I understand that OpenMP is in fact just a set of macros which is compiled into pthreads. Is there a way of seeing the pthread code before the rest of the compilation occurs? I am using GCC to compile.
First, OpenMP is not a simple set of macros. It may be seen a simple transformation into pthread-like code, but OpenMP does require more than that including runtime support.
Back to your question, at least, in GCC, you can't see pthreaded code because GCC's OpenMP implementation is done in the compiler back-end (or middle-end). Transformation is done in IR(intermediate representation) level. So, from the viewpoint of programmers, it's not easy to see how the code is actually transformed.

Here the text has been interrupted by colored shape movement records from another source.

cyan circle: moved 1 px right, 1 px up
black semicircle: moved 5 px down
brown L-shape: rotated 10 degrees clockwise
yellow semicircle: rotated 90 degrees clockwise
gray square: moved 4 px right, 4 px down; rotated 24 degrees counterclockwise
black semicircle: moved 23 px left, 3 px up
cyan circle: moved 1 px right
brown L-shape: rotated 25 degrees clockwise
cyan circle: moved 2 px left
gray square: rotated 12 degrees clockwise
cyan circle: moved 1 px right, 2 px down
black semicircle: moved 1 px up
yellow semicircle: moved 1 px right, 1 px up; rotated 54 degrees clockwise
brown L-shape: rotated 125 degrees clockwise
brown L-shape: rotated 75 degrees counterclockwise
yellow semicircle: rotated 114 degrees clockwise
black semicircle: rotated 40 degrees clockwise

However, there are some references.
(1) An Intel engineer provided a great overview of the implementation of OpenMP in Intel C/C++ compiler:
http://www.drdobbs.com/parallel/how-do-openmp-compilers-work-part-1/226300148
http://www.drdobbs.com/parallel/how-do-openmp-compilers-work-part-2/226300277
(2) You may take a look at the implementation of GCC's OpenMP:
https://github.com/mirrors/gcc/tree/master/libgomp
See libgomp.h does use pthread, and loop.c contains the implementation of parallel-loop construct.
OpenMP is a set of compiler directives, not macros. In C/C++ those directives are implemented with the #pragma extension mechanism while in Fortran they are implemented as specially formatted comments. These directives instruct the compiler to perform certain code transformations in order to convert the serial code into parallel.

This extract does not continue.